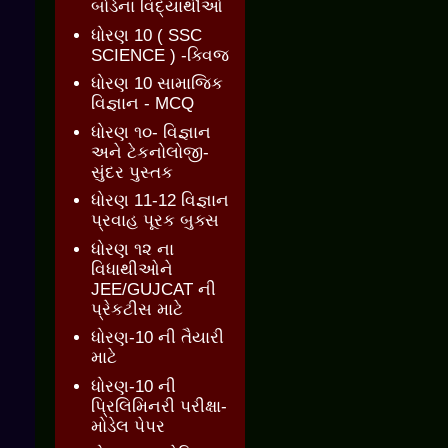
બોર્ડના વિદ્યાર્થીઓ
ધોરણ 10 ( SSC
SCIENCE ) -ક્વિજ
ધોરણ 10 સામાજિક
વિજ્ઞાન - MCQ
ધોરણ ૧૦- વિજ્ઞાન
અને ટેકનોલોજી-
સુંદર પુસ્તક
ધોરણ 11-12 વિજ્ઞાન
પ્રવાહ પૂરક બુક્સ
ધોરણ ૧૨ ના
વિધાથીઓને
JEE/GUJCAT ની
પ્રેકટીસ માટે
ધોરણ-10 ની તૈયારી
માટે
ધોરણ-10 ની
પ્રિલિમિનરી પરીક્ષા-
મોડેલ પેપર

▶ ASSIGNMENT: Copy each line, exactly, that falls between the line containing "ધોરણ ૧૦- વિજ્ઞાન" and the end of the entries, both included.

▶ EXERCISE SOLUTION:
ધોરણ ૧૦- વિજ્ઞાન
અને ટેકનોલોજી-
સુંદર પુસ્તક
ધોરણ 11-12 વિજ્ઞાન
પ્રવાહ પૂરક બુક્સ
ધોરણ ૧૨ ના
વિધાથીઓને
JEE/GUJCAT ની
પ્રેકટીસ માટે
ધોરણ-10 ની તૈયારી
માટે
ધોરણ-10 ની
પ્રિલિમિનરી પરીક્ષા-
મોડેલ પેપર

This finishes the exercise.